▶ **WHAT TO DO**
The reply should reproduce every line of the data below word for word, minus any images.

(EXERCISE MATERIALS)

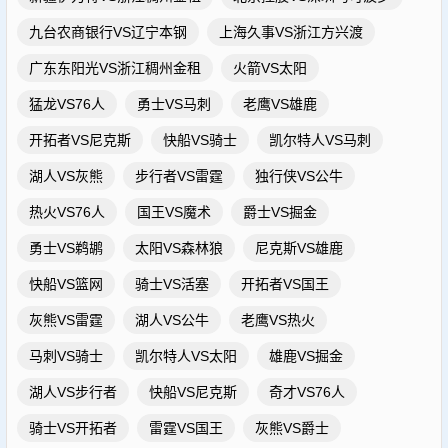
九台农商银行VS辽宁本钢
上海久事VS浙江方兴渡
广东东阳光VS浙江稠州金租
火箭VS太阳
猛龙VS76人
勇士VS马刺
老鹰VS雄鹿
开拓者VS尼克斯
快船VS骑士
凯尔特人VS马刺
湖人VS灰熊
步行者VS雷霆
独行侠VS公牛
热火VS76人
国王VS魔术
爵士VS掘金
勇士VS鹈鹕
太阳VS森林狼
尼克斯VS雄鹿
快船VS篮网
骑士VS活塞
开拓者VS国王
灰熊VS雷霆
湖人VS公牛
老鹰VS热火
马刺VS骑士
凯尔特人VS太阳
雄鹿VS掘金
湖人VS步行者
快船VS尼克斯
奇才VS76人
骑士VS开拓者
雷霆VS国王
灰熊VS爵士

(End EXERCISE MATERIALS)

▶ **EXERCISE OUTPUT**
九台农商银行VS辽宁本钢
上海久事VS浙江方兴渡
广东东阳光VS浙江稠州金租
火箭VS太阳
猛龙VS76人
勇士VS马刺
老鹰VS雄鹿
开拓者VS尼克斯
快船VS骑士
凯尔特人VS马刺
湖人VS灰熊
步行者VS雷霆
独行侠VS公牛
热火VS76人
国王VS魔术
爵士VS掘金
勇士VS鹈鹕
太阳VS森林狼
尼克斯VS雄鹿
快船VS篮网
骑士VS活塞
开拓者VS国王
灰熊VS雷霆
湖人VS公牛
老鹰VS热火
马刺VS骑士
凯尔特人VS太阳
雄鹿VS掘金
湖人VS步行者
快船VS尼克斯
奇才VS76人
骑士VS开拓者
雷霆VS国王
灰熊VS爵士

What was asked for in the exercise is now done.